JAKARTA – Presiden Joko Widodo mengaku kecewa dengan realisasi proyek pembangkitan listrik 35 ribu mw. Selama sembilan bulan, pembangkit yang beroperasi (commercial operation date/COD) baru 36 persen dari target tahun ini.
Pada saat yang sama, pembangkit yang termasuk proyek kelistrikan 20 ribu mw juga baru terealisasi 83 persen dari target hingga akhir tahun ini. ’’Dengan demikian, realisasi COD masih di angka 9,4 persen dari target keseluruhan (35 ribu mw, Red),’’ kata Jokowi dalam rapat kabinet terbatas di kantor presiden, kemarin.
Presiden mempertanyakan hambatan sehingga realisasi proyek ambisius tersebut jauh dari target. ’’Apakah investornya, apakah perizinan yang masih berbelit, pembebasan lahan, PPA (power purchase agreement, Red), atau di financial close-nya,’’ lanjut Jokowi.
Berdasar data yang masuk ke mejanya, 71 di antara total 109 proyek pembangkit baru berupa rencana dan pengadaan. Ada juga pembangkit yang sudah disepakati harga jual listriknya, tetapi investornya belum mendapatkan pendanaan dari bank (financial close). Karena hambatan itu, proyek-proyek tersebut belum bisa masuk tahap konstruksi.
Dia juga meminta Badan Pemeriksa Keuangan dan Pembangunan (BPKP) memberikan laporan tentang 34 proyek pembangkit listrik yang sudah mangkrak 7–8 tahun. Jokowi meminta rekomendasi apakah proyek-proyek itu bisa dilanjutkan.
’’Kalau memang tidak bisa diteruskan, ya sudah. Saya akan bawa ke KPK karena proyek tersebut menyangkut uang yang gede sekali,’’ lanjut mantan wali kota Solo.
Kemarin Jokowi juga membahas secara khusus sejumlah pembangkit listrik dengan energi baru terbarukan. Secara khusus, Jokowi menghadirkan Wali Kota Surabaya Tri Rismaharini dan Wali Kota Bandung Ridwan Kamil. Risma dihadirkan karena Surabaya memiliki pembangkit listrik tenaga sampah di TPA Benowo yang berjalan sejak 2015.
Setelah rapat, Risma menyampaikan bahwa dirinya memaparkan kondisi PLTSA Benowo.

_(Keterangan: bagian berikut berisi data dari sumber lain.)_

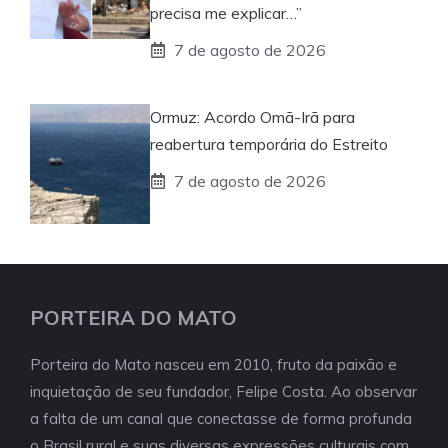
precisa me explicar…”
7 de agosto de 2026
Ormuz: Acordo Omã-Irã para
reabertura temporária do Estreito
7 de agosto de 2026
PORTEIRA DO MATO
Porteira do Mato nasceu em 2010, fruto da paixão e
inquietação de seu fundador, Felipe Costa. Ao observar
a falta de um canal que conectasse de forma profunda
o Brasil rural e suas diversas expressões culturais com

Harga jual listrik yang dihasilkan PLTSA Benowo ke PLN hanya sekitar USD 9 sen per kwh. Padahal, di Solo, pemda setempat meminta agar PLN menghargai listriknya USD 17 sen per kwh. ’’Aku juga minta sama seperti itu (Solo, Red.) supaya tipping fee (anggaran pengelolaan sampah, Red) ke daerah juga turun,’’ tuturnya.
Selama ini kekurangan pembayaran listrik ditalangi kas daerah. Tahun ini saja, anggaran di APBD Surabaya untuk tipping fee PLTSA Benowo Rp98 miliar. ’’Kalau harga di PLN menyesuaikan, nanti kami juga menurunkan tipping fee,’’ lanjut Risma.
Dirut PLN Sofyan Basir memastikan PLN terus bekerja keras untuk mewujudkan megaproyek kelistrikan 35 ribu mw. Dia menyebutkan, sampai saat ini, proyek yang sudah financial close mencapai 5 ribu mw, sedangkan progres pembangkitan mencapai 41 persen.
’’Belum ada yang COD. Masih dalam proses pembangunan,’’ tuturnya.
Sementara itu, mantan dirut BRI tersebut menyebutkan, transmisi sudah selesai 48 persen. Realisasi proyek itu dinilai cukup besar karena butuh pembebasan lahan pembangunan tapak pondasi. Di sisi lain, pemasangan kabel tidak termasuk pekerjaan yang memakan waktu lama.
Menteri ESDM Ignasius Jonan mengaku tidak yakin proyek kelistrikan 35 ribu mw bisa selesai tepat waktu. Dia mengaku telah membicarakan rendahnya peluang realisasi tersebut dengan presiden. ’’Saya bilang (proyek yang bisa terbangun, Red) under 18 ribu mw,’’ katanya.
Jonan menilai selesai separo dalam waktu lima tahun sudah bagus. Salah satu penghambat adalah waktu perizinan. Dia meminta Ditjen Ketenagalistrikan mempercepat proses. Bahkan, kalau PLN tidak sanggup, proyek akan dialihkan ke swasta.